RuntimeError: 尚不支持函数 xxx 的转换！ - 这意味着我们尚不支持此 xxx 操作符。有关进一步说明，请参阅下面的“如何添加缺失的操作符”一节。

步骤 3：运行模型

一种方法是使用 TRTModule，它本质上是一个 PyTorch nn.Module。

from torch_tensorrt.fx import TRTModule
mod = TRTModule(
    trt_interpreter_result.engine,
    trt_interpreter_result.input_names,
    trt_interpreter_result.output_names)
# Just like all other PyTorch modules
outputs = mod(*inputs)
torch.save(mod, "trt.pt")
reload_trt_mod = torch.load("trt.pt")
reload_model_output = reload_trt_mod(*inputs)

至此，我们详细解释了将 PyTorch 模型转换为 TensorRT 引擎的主要步骤。用户可以参考源代码以获取一些参数的解释。在转换方案中，有两个重要动作。一个是 acc tracer，它帮助我们将 PyTorch 模型转换为 acc graph。另一个是 FX path converter，它帮助将 acc graph 的操作转换为相应的 TensorRT 操作并构建 TensorRT 引擎。

Acc Tracer¶

Acc tracer 是一个自定义的 FX 符号跟踪器。与普通的 FX 符号跟踪器相比，它做了更多的事情。我们主要依赖它将 PyTorch ops 或内置 ops 转换为 acc ops。fx2trt 使用 acc ops 的主要目的有两个

PyTorch ops 和内置 ops 中有许多执行类似操作的 ops，例如 torch.add, builtin.add 和 torch.Tensor.add。使用 acc tracer，我们将这三个 ops 归一化为单个 acc_ops.add。这有助于减少我们需要编写的转换器的数量。
acc ops 只有 kwargs，这使得编写转换器更容易，因为我们不需要添加额外的逻辑来查找 args 和 kwargs 中的参数。

FX2TRT¶

符号跟踪后，我们得到了 PyTorch 模型的图表示。fx2trt 利用了 fx.Interpreter 的能力。fx.Interpreter 逐节点遍历整个图，并调用该节点表示的函数。fx2trt 通过为每个节点调用相应的转换器来覆盖调用函数的原始行为。每个转换器函数添加相应的 TensorRT 层。

下面是一个转换器函数的示例。装饰器用于将此转换器函数注册到相应的节点。在此示例中，我们将此转换器注册到目标为 acc_ops.sigmoid 的 FX 节点。

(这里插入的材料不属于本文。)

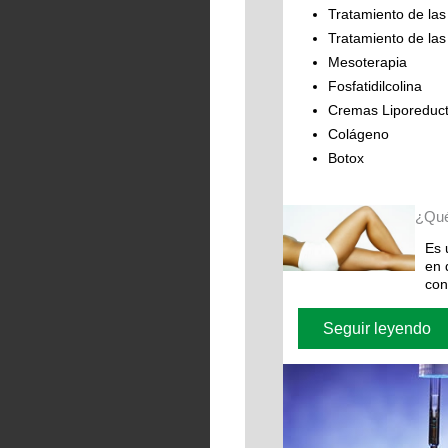
Tratamiento de las
Tratamiento de las
Mesoterapia
Fosfatidilcolina
Cremas Liporeduc
Colágeno
Botox
¿Qué
Es 
en 
con
Seguir leyendo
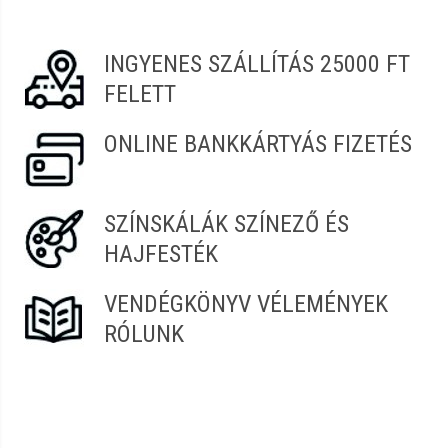
Vélemény írásához
jelentkezz be
vagy
regisztrálj
!
INGYENES SZÁLLÍTÁS 25000 FT
FELETT
ONLINE BANKKÁRTYÁS FIZETÉS
SZÍNSKÁLÁK SZÍNEZŐ ÉS
HAJFESTÉK
VENDÉGKÖNYV VÉLEMÉNYEK
RÓLUNK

@tensorrt_converter(acc_ops.sigmoid)
def acc_ops_sigmoid(network, target, args, kwargs, name):
    """
    network: TensorRT network. We'll be adding layers to it.

    The rest arguments are attributes of fx node.
    """
    input_val = kwargs['input']

    if not isinstance(input_val, trt.tensorrt.ITensor):
        raise RuntimeError(f'Sigmoid received input {input_val} that is not part '
                        'of the TensorRT region!')

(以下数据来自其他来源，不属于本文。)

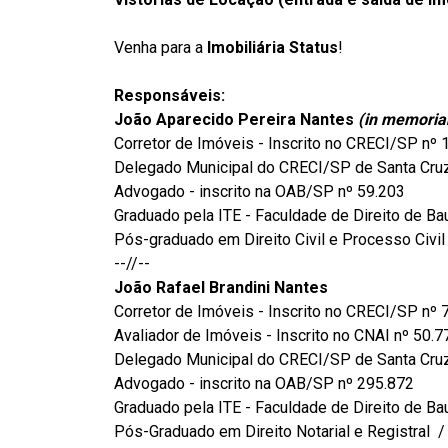
Venha para a
Imobiliária Status
!
Responsáveis:
João Aparecido Pereira Nantes
(in memoria
Corretor de Imóveis - Inscrito no CRECI/SP nº 
Delegado Municipal do CRECI/SP de Santa Cruz
Advogado - inscrito na OAB/SP nº 59.203
Graduado pela ITE - Faculdade de Direito de Ba
Pós-graduado em Direito Civil e Processo Civi
--//--
João Rafael Brandini Nantes
Corretor de Imóveis - Inscrito no CRECI/SP nº 
Avaliador de Imóveis - Inscrito no CNAI nº 50.7
Delegado Municipal do CRECI/SP de Santa Cru
Advogado - inscrito na OAB/SP nº 295.872
Graduado pela ITE - Faculdade de Direito de Ba
Pós-Graduado em Direito Notarial e Registral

    layer = network.add_activation(input=input_val, type=trt.ActivationType.SIGMOID)
    layer.name = name
    return layer.get_output(0)

如何添加缺失的操作符¶

实际上，你可以在任何地方添加它，只需记住导入文件，以便在用 acc_tracer 跟踪之前注册所有 acc ops 和映射器。

步骤 1：添加新的 acc op

TODO：需要更多地解释 acc op 的逻辑，例如何时拆分一个 op 以及何时重用其他 ops。

在 acc tracer 中，如果节点注册有到 acc op 的映射，我们会将图中的节点转换为 acc ops。

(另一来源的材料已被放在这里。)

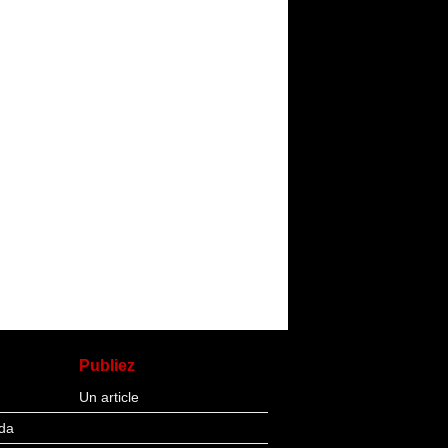
Publiez
Un article
da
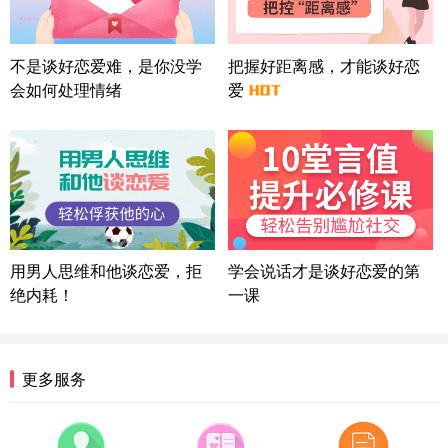
方案
上海-浦东 177****9074
56分钟前
微信用户 Liberty 通过此页面咨询，已获得专属情感
不是谈好恋爱难，是你没学
把握好距离感，才能谈好恋
方案
会如何处理情绪
爱
广东-广州 188****5632
12分钟前
微信用户 司马锘 通过此页面咨询，已获得专属情感
方案
湖北-武汉 135****7410
41分钟前
微信用户 困困魚? 通过此页面咨询，已获得专属情感
方案
陕西-西安 139****6283
3分钟前
微信用户 喜欢下雨天^ 通过此页面咨询，已获得专属
用男人思维和他谈恋爱，拒
学会说话才是谈好恋爱的第
情感方案
绝内耗！
一课
浙江-宁波 150****8921
28分钟前
微信用户 逆光下的微笑 通过此页面咨询，已获得专
属情感方案
湖南-长沙 187****3359
18分钟前
更多服务
微信用户 超 通过此页面咨询，已获得专属情感方案
福建-厦门 159****4462
53分钟前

为了实现到 acc ops 的转换，需要满足两个条件。一是需要定义一个 acc op 函数，二是需要注册一个映射。

定义 acc op 很简单，首先只需要一个函数，并通过此装饰器 acc_normalizer.py 将该函数注册为 acc op。例如，以下代码添加了一个名为 foo() 的 acc op，用于将两个给定输入相加。

# NOTE: all acc ops should only take kwargs as inputs, therefore we need the "*"
# at the beginning.
@register_acc_op
def foo(*, input, other, alpha):
    return input + alpha * other

有两种方法注册映射。一种是 register_acc_op_mapping()。我们将 torch.add 映射到上面创建的 foo()。我们需要为其添加装饰器 register_acc_op_mapping。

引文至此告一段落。